In this economy it would only be possible to solve the unemployment problem if there was a huge increase in the amount consumed and therefore in the amount produced and in the jobs required for that. But we do not need anywhere near as much produced as there is now, and present levels of production and consumption are quite unsustainable in view of the resource and ecological limits of the planet. If we only produced as much as was sensible, with modern technology the unemployment rate might be well over 80%! In a satisfactory economy we would organise to share the rather small amount of necessary work among all who wanted work.
In this economy labour is treated as just another “factor of production”, like bricks or land, to be used in production according to what will maximise the return on investment. But labour should not be treated as just another commodity. Labour is people. It is alright to leave a brick idle or to scrap it. It is not alright to leave a person unemployed and without a reasonable income. It is not alright to let market forces determine whether a person is dumped into unemployment. The fault here is in excluding from economic decisions all but money costs and benefits when these should be given much less attention than considerations of justice, morality and the welfare of people and ecosystems. The misery of unemployment, the damage it causes to morale and self-concept, are serious costs, which economists and people with capital completely ignore. Often we should keep people in jobs even though this might be quite inefficient or costly in monetary terms.
It is easy to organise an economy without there being any unemployment. There is none in the economy of the Kibbutz settlements, or in a tribal society or a monastery. In those economies people simply arrange to share the work that needs doing among the people who want work. Only backward and uncivilised societies allow unemployment.
Unemployment also shows how it is an economy that suits the owners of capital much more than it suits workers. It is great for the people who own factories that they can hire workers when that’s profitable and dump them into misery and deprivation when they wish. Also note the powerful ideological forces at work here. Unemployment is very bad for people. It has bad effects on health and families. But it is not seen as such a bad thing that we should get rid of it. We could easily have a system whereby the government employed all who could not get work in normal firms to work on producing things they need and on important national needs, such as environmental protection. They could be paid partly by the present unemployment benefits but also from increased taxes on the rest of us if necessary. In a good society we would be quite happy to pay more tax if this was necessary to eliminate unemployment.

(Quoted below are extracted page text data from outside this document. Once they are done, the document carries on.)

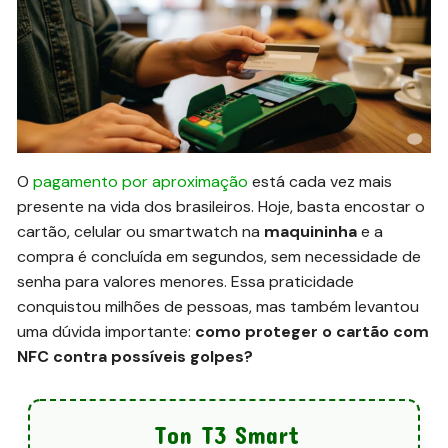
O
pagamento por aproximação
está cada vez mais
presente na vida dos brasileiros. Hoje, basta encostar o
cartão, celular ou smartwatch na
maquininha
e a
compra é concluída em segundos, sem necessidade de
senha para valores menores. Essa praticidade
conquistou milhões de pessoas, mas também levantou
uma dúvida importante:
como proteger o cartão com
NFC contra possíveis golpes?
Ton T3 Smart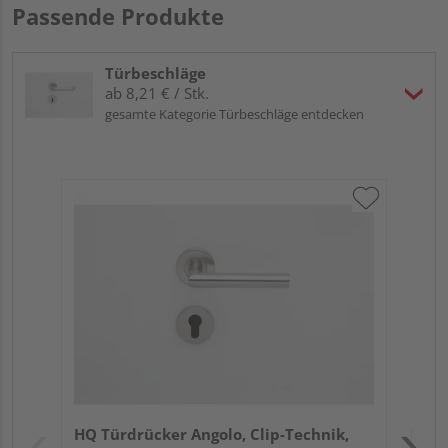
Passende Produkte
Türbeschläge
ab 8,21 € / Stk.
gesamte Kategorie Türbeschläge entdecken
Gri
Sch
ma
Meh
Verk
Hol
HQ Türdrücker Angolo, Clip-Technik,
Kref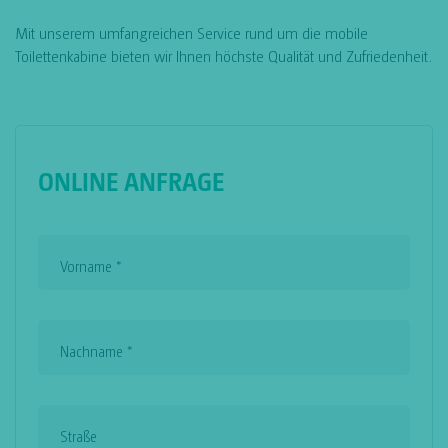
Mit unserem umfangreichen Service rund um die mobile
Toilettenkabine bieten wir Ihnen höchste Qualität und Zufriedenheit.
ONLINE ANFRAGE
Vorname
*
Nachname
*
Straße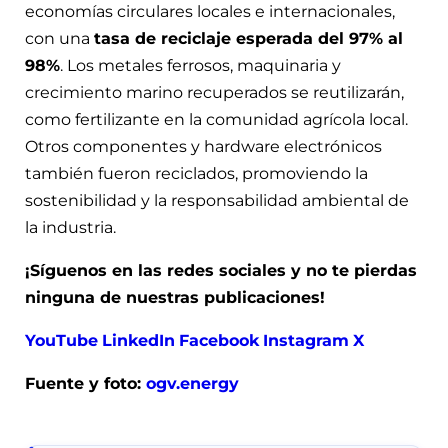
economías circulares locales e internacionales,
con una
tasa de reciclaje esperada del 97% al
98%
. Los metales ferrosos, maquinaria y
crecimiento marino recuperados se reutilizarán,
como fertilizante en la comunidad agrícola local.
Otros componentes y hardware electrónicos
también fueron reciclados, promoviendo la
sostenibilidad y la responsabilidad ambiental de
la industria.
¡Síguenos en las redes sociales y no te pierdas
ninguna de nuestras publicaciones!
YouTube
LinkedIn
Facebook
Instagram
X
Fuente y foto:
ogv.energy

During the Great Depression millions of people suffered idleness for a decade, yet the "leaders" of society would not take any steps to organise these people to put their labour and skills into producing for themselves many of the basic things they need. They could have very easily and at almost no dollar cost have been helped to develop gardens and small cooperatives to build houses, furniture etc, and provide entertainment and services for each other. This was not done simply because it would have been contrary to capitalist ideology; it would have been seen as "socialism". Conventional economists would have said it was voodoo economics. It would have been very much against the interests of the rich for the working class to have found that it could provide for itself in these ways that contradict the market and the need for capital.

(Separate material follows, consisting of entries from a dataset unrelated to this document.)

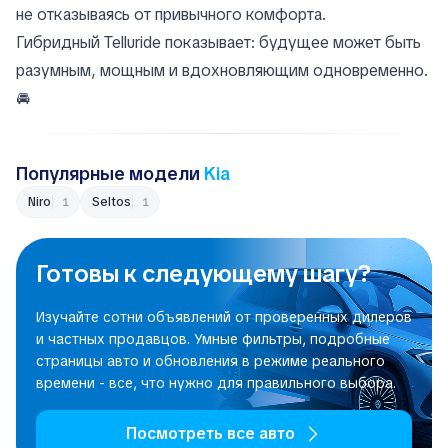
не отказываясь от привычного комфорта.
Гибридный Telluride показывает: будущее может быть
разумным, мощным и вдохновляющим одновременно.
🚘
Популярные модели
Kia
Niro
Seltos
1
1
Готовы к следующему шагу?
Изучайте сотни объявлений от проверенных дилеров
и частных продавцов. Умные фильтры, подробные
страницы авто и обновления в режиме реального
времени - все, что нужно для правильного выбора.
Посмотреть все авто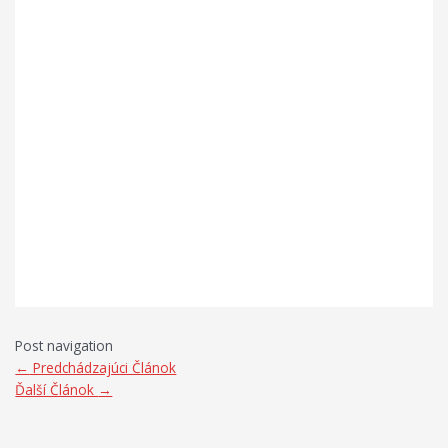
Post navigation
←
Predchádzajúci Článok
Ďalší Článok
→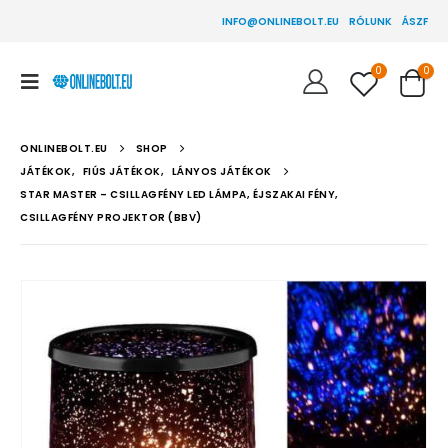
INFO@ONLINEBOLT.EU
RÓLUNK
ÁSZF
0
0
ONLINEBOLT.EU
SHOP
JÁTÉKOK
,
FIÚS JÁTÉKOK
,
LÁNYOS JÁTÉKOK
STAR MASTER – CSILLAGFÉNY LED LÁMPA, ÉJSZAKAI FÉNY,
CSILLAGFÉNY PROJEKTOR (BBV)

At one point the NSW Premier Lang refused to pay interest on the public debt to British banks, arguing that the money should be used instead to benefit the people in great deprivation. This provoked a serious conflict. The Australian Federal government fought against him. During the Irish Potato famine conventional economists argued against assistance to the starving peasants because this would interfere with the normal working of the economy…at a time when Ireland was exporting food. These are powerful illustrations of the toll in human misery caused by the domination of conventional economic doctrine…which, surprise surprise, typically recommends what suits the owners of capital.
It suits the owners of capital if labour is treated as a commodity that can be bought and sold in a labour market, like bricks, just left idle if no one wants to buy any of it. But many important things should not be treated as a commodity that can be bought and sold, like children, friendship, the judgments of lawyers, loyalty, good health care, prison sentences, fire protection, clean air, safe water, public parks… Again the power of capitalist ideology is apparent; almost everyone, including the unemployed workers, accept without question or discontent that whether or not people can have a livelihood and an income and thereby escape the misery and wreckage of unemployment should depend on wether employers can make more money giving people more jobs. The fault here is not greedy, nasty employers; it is an economic system that treats labour as a commodity to be traded in a market.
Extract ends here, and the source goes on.